GameStop’s surprise proposal to acquire eBay for about $55.5 billion is the kind of transaction that looks absurd at first glance and more serious once the numbers are laid out. The company said on May 3 that it had offered $125 a share, split evenly between cash and GameStop stock, for the online marketplace. Ryan Cohen, GameStop’s chairman and chief executive, also said the company had built a 5% economic stake in eBay and planned to file a Schedule 13D and Hart-Scott-Rodino notification. For a company long defined by meme-stock volatility, the message is unmistakable: GameStop wants to be treated as an acquirer.
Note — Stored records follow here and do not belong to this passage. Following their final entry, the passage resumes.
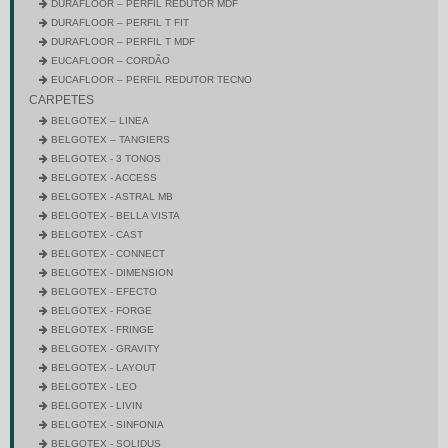
DURAFLOOR – PERFIL REDUTOR MDF
DURAFLOOR – PERFIL T FIT
DURAFLOOR – PERFIL T MDF
EUCAFLOOR – CORDÃO
EUCAFLOOR – PERFIL REDUTOR TECNO
CARPETES
BELGOTEX – LINEA
BELGOTEX – TANGIERS
BELGOTEX - 3 TONOS
BELGOTEX - ACCESS
BELGOTEX - ASTRAL MB
BELGOTEX - BELLA VISTA
BELGOTEX - CAST
BELGOTEX - CONNECT
BELGOTEX - DIMENSION
BELGOTEX - EFECTO
BELGOTEX - FORGE
BELGOTEX - FRINGE
BELGOTEX - GRAVITY
BELGOTEX - LAYOUT
BELGOTEX - LEO
BELGOTEX - LIVIN
BELGOTEX - SINFONIA
BELGOTEX - SOLIDUS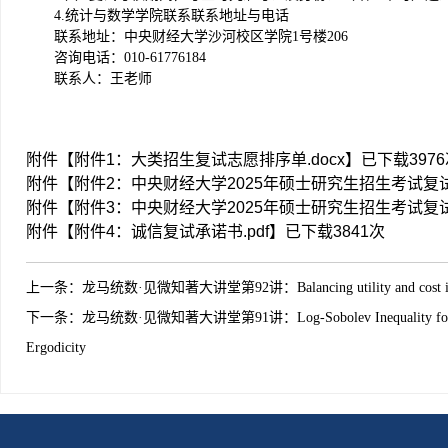
4.统计与数学学院联系联系地址与电话
联系地址：中央财经大学沙河校区学院1号楼206
咨询电话：010-61776184
联系人：王老师
附件【
附件1：大类招生复试志愿排序单.docx
】已下载
3976
附件【
附件2：中央财经大学2025年硕士研究生招生考试复试
附件【
附件3：中央财经大学2025年硕士研究生招生考试复试
附件【
附件4：诚信复试承诺书.pdf
】已下载
3841
次
上一条：
龙马统数·见微知著大讲堂第92讲：Balancing utility and cost in dy
下一条：
龙马统数·见微知著大讲堂第91讲：Log-Sobolev Inequality for Decoup
Ergodicity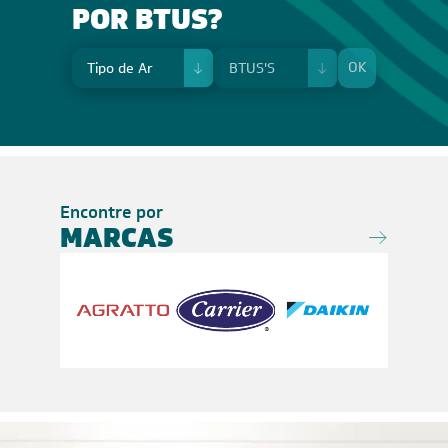
POR BTUS?
OK
Encontre por
MARCAS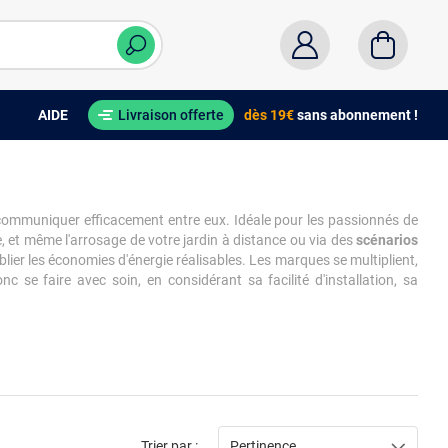
AIDE
Livraison offerte
dès 19€
sans abonnement !
de communiquer efficacement entre eux. Idéale pour les passionnés de
ge, et même l'arrosage de votre jardin à distance ou via des
scénarios
lier les économies d'énergie réalisables. Les marques se multiplient,
se faire avec soin, en considérant sa facilité d'installation, sa
Trier par :
Pertinence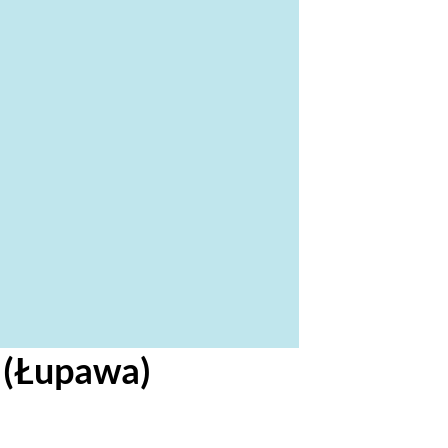
 (Łupawa)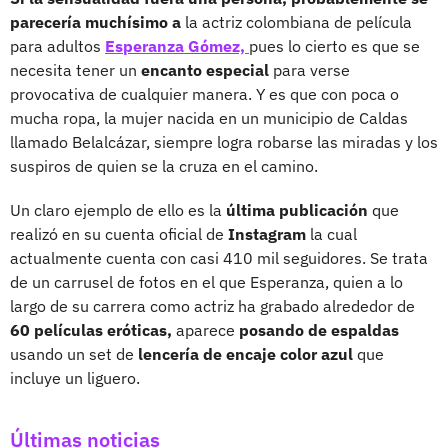
parecería muchísimo a
la actriz colombiana de película
para adultos
Esperanza Gómez,
pues lo cierto es que se
necesita tener un
encanto especial
para verse
provocativa de cualquier manera. Y es que con poca o
mucha ropa, la mujer nacida en un municipio de Caldas
llamado Belalcázar, siempre logra robarse las miradas y los
suspiros de quien se la cruza en el camino.
Un claro ejemplo de ello es la
última publicación
que
realizó en su cuenta oficial de
Instagram
la cual
actualmente cuenta con casi 410 mil seguidores. Se trata
de un carrusel de fotos en el que Esperanza, quien a lo
largo de su carrera como actriz ha grabado alrededor de
60 películas eróticas,
aparece
posando de espaldas
usando un set de
lencería de encaje color azul
que
incluye un liguero.
Últimas noticias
The scale is what makes the bid matter. GameStop says the offer would be financed with roughly $9.4 billion of cash and liquid investments, up to $20 billion of debt financing supported by what it described as a highly confident letter from TD Securities, and additional third-party equity. That does not make the financing simple, and it does not mean eBay has reason to accept. But it does separate this from the usual kind of meme-stock theater. Cohen has attached a real capital structure to the proposal, and the target is large enough to force investors to think about GameStop as more than a volatile equity symbol.
What GameStop is really buying, if eBay engages, is not just a marketplace but a different corporate identity. Its turnaround has been financially striking but strategically incomplete. GameStop reported fiscal 2025 net income of $418.4 million and ended January with $9.0 billion in cash, cash equivalents and marketable securities. That is a dramatic shift from the balance-sheet strain that once defined the company. Yet better finances alone do not answer the bigger question for investors: what business is GameStop building for the next decade? A successful eBay deal would provide one. It would move the company from shrinking specialty retail into large-scale digital commerce.
eBay, meanwhile, is not a distressed seller. It reported fourth-quarter revenue of $3.0 billion, gross merchandise volume of $21.2 billion and GAAP diluted earnings per share from continuing operations of $1.14, and it finished 2025 with $4.8 billion in cash and non-equity investments. That matters because the logic of the bid is not rescue but re-rating. GameStop is arguing that eBay is a better business than its current cost structure implies. In the proposal letter, Cohen said eBay spent $2.4 billion on sales and marketing in fiscal 2025 while adding one million net active buyers, and he claimed GameStop could remove $2 billion of annualized costs within a year. Those are GameStop’s assumptions, not established synergies, but they target a real concern around mature internet platforms: modest growth is easier to tolerate when operating discipline is sharper.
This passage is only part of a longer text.